TOP2A is an isoform of TOP2, a nuclear protein that plays an important role in DNA replication and cell division. TOP2A is highly expressed in proliferating and growing cells, and overexpression of this gene has been detected in various human malignancies, such as hepatocellular carcinoma, primary BC, and colon cancer (25).
Several TOP2A inhibitors have been used to treat different malignancies (25, 26). Studies have shown that the expression alteration of TOP2A, which is targeted by multiple microRNAs and long non-coding RNAs, has a role in cancer processes. For example, a study targeting the long non-coding RNA MALAT1 demonstrated that BC cells were suppressed via the microRNA-561-3p/TOP2A axis (27). Although it is known that TOP2A generally shows increased expression levels in BC, there is not enough data regarding its expression level in LUM A patients (24, 28).
The expression of genes can be controlled in several ways (29-31). Non-codingRNAs, such as microRNAs and circular RNAs, are crucial molecules that regulate gene expression (32-34). Studies demonstrated that alterations in the expression of these noncoding RNAs can be important in several cancer processes via many targeted genes (35).

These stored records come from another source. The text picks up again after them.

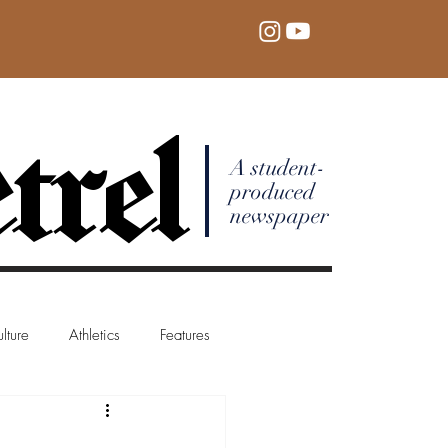
trel
A student-
produced
newspaper
lture
Athletics
Features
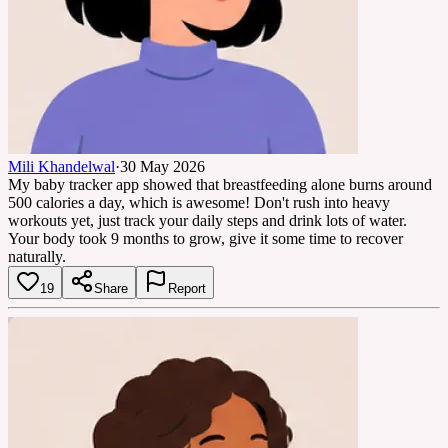
Mili Khandelwal
·
30 May 2026
My baby tracker app showed that breastfeeding alone burns around
500 calories a day, which is awesome! Don't rush into heavy
workouts yet, just track your daily steps and drink lots of water.
Your body took 9 months to grow, give it some time to recover
naturally.
19
Share
Report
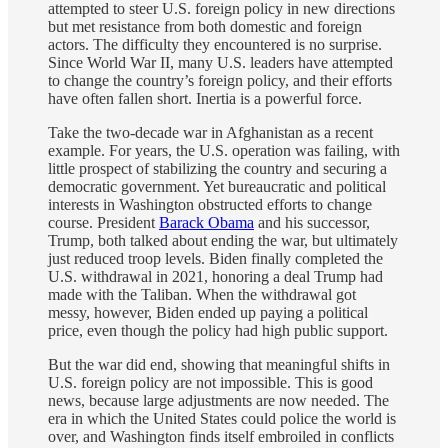
attempted to steer U.S. foreign policy in new directions
but met resistance from both domestic and foreign
actors. The difficulty they encountered is no surprise.
Since World War II, many U.S. leaders have attempted
to change the country’s foreign policy, and their efforts
have often fallen short. Inertia is a powerful force.
Take the two-decade war in Afghanistan as a recent
example. For years, the U.S. operation was failing, with
little prospect of stabilizing the country and securing a
democratic government. Yet bureaucratic and political
interests in Washington obstructed efforts to change
course. President
Barack Obama
and his successor,
Trump, both talked about ending the war, but ultimately
just reduced troop levels. Biden finally completed the
U.S. withdrawal in 2021, honoring a deal Trump had
made with the Taliban. When the withdrawal got
messy, however, Biden ended up paying a political
price, even though the policy had high public support.
But the war did end, showing that meaningful shifts in
U.S. foreign policy are not impossible. This is good
news, because large adjustments are now needed. The
era in which the United States could police the world is
over, and Washington finds itself embroiled in conflicts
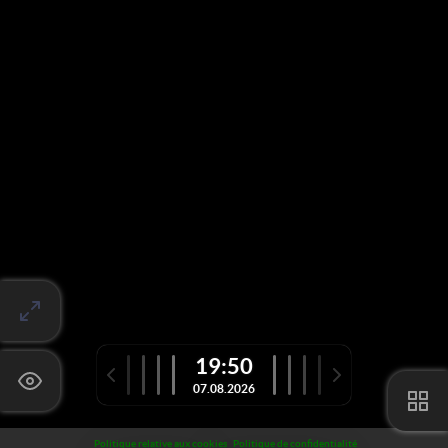
19:50
07.08.2026
Politique relative aux cookies
Politique de confidentialité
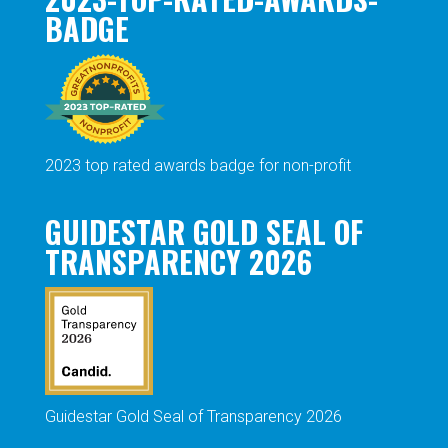
BADGE
2023 top rated awards badge for non-profit
GUIDESTAR GOLD SEAL OF
TRANSPARENCY 2026
Guidestar Gold Seal of Transparency 2026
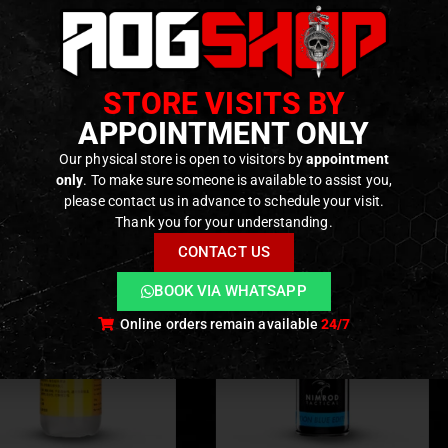
e with
T‑Plug (Deans)
or
Mini Tamiya
connector
 and consistent power delivery
STORE VISITS BY
ODUCTS
APPOINTMENT ONLY
Our physical store is open to visitors by
appointment
only
. To make sure someone is available to assist you,
please contact us in advance to schedule your visit.
Thank you for your understanding.
CONTACT US
BOOK VIA WHATSAPP
Online orders remain available
24/7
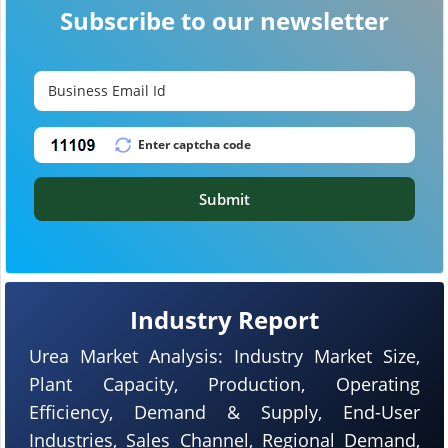
Subscribe to our newsletter
Submit
Industry Report
Urea Market Analysis: Industry Market Size,
Plant Capacity, Production, Operating
Efficiency, Demand & Supply, End-User
Industries, Sales Channel, Regional Demand,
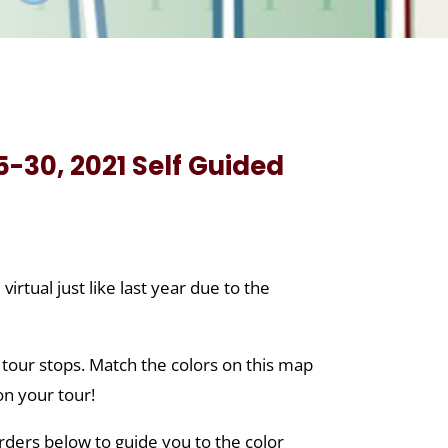
-30, 2021 Self Guided
tual just like last year due to the
 tour stops. Match the colors on this map
on your tour!
orders below to guide you to the color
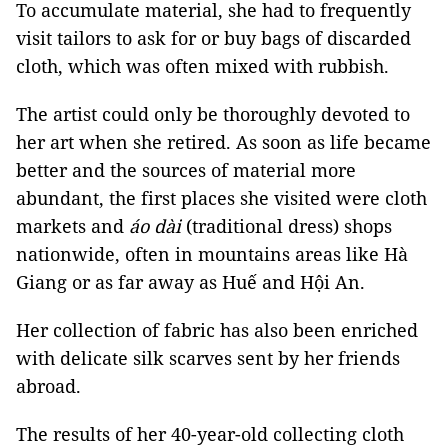
To accumulate material, she had to frequently
visit tailors to ask for or buy bags of discarded
cloth, which was often mixed with rubbish.
The artist could only be thoroughly devoted to
her art when she retired. As soon as life became
better and the sources of material more
abundant, the first places she visited were cloth
markets and
áo dài
(traditional dress) shops
nationwide, often in mountains areas like Hà
Giang or as far away as Huế and Hội An.
Her collection of fabric has also been enriched
with delicate silk scarves sent by her friends
abroad.
The results of her 40-year-old collecting cloth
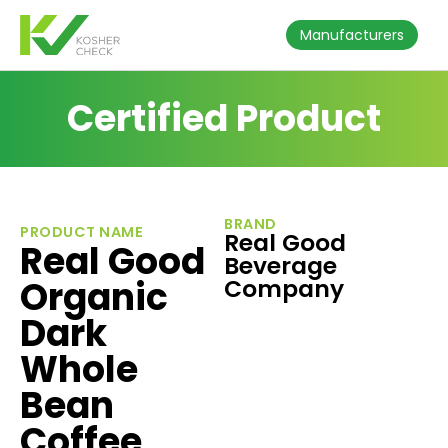
Manufacturers
Certified Product
BRAND
PRODUCT NAME
Real Good
Real Good
Beverage
Organic
Company
Dark
Whole
Bean
Coffee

Although non-coding RNAs have not yet been employed in therapy, it is anticipated that they may have enormous potential in the future. In recent years, several inhibitors have been discovered to decrease the expression of overexpressed genes in the cell. We believe that therapy methods can be developed in the future by inhibiting the expression of genes such as CDC25A, AURKB, and TOP2A in LUM A cancer utilizing different inhibitors and/or noncoding RNAs. Further studies can be performed using in vitro and in vivo methods to silence the expression of these genes and uncover their functional implications on cancer processes. Therefore, our findings will provide hints for future in vitro and in vivo investigations.
Ethics Committee Approval: The study was approved by the Ethics and Scientific Committees of İstanbul Faculty of Medicine, İstanbul University (number: 29624016-050.99-903, date: 01.07.2020).
Informed Consent: Written informed consent from all the patients was obtained.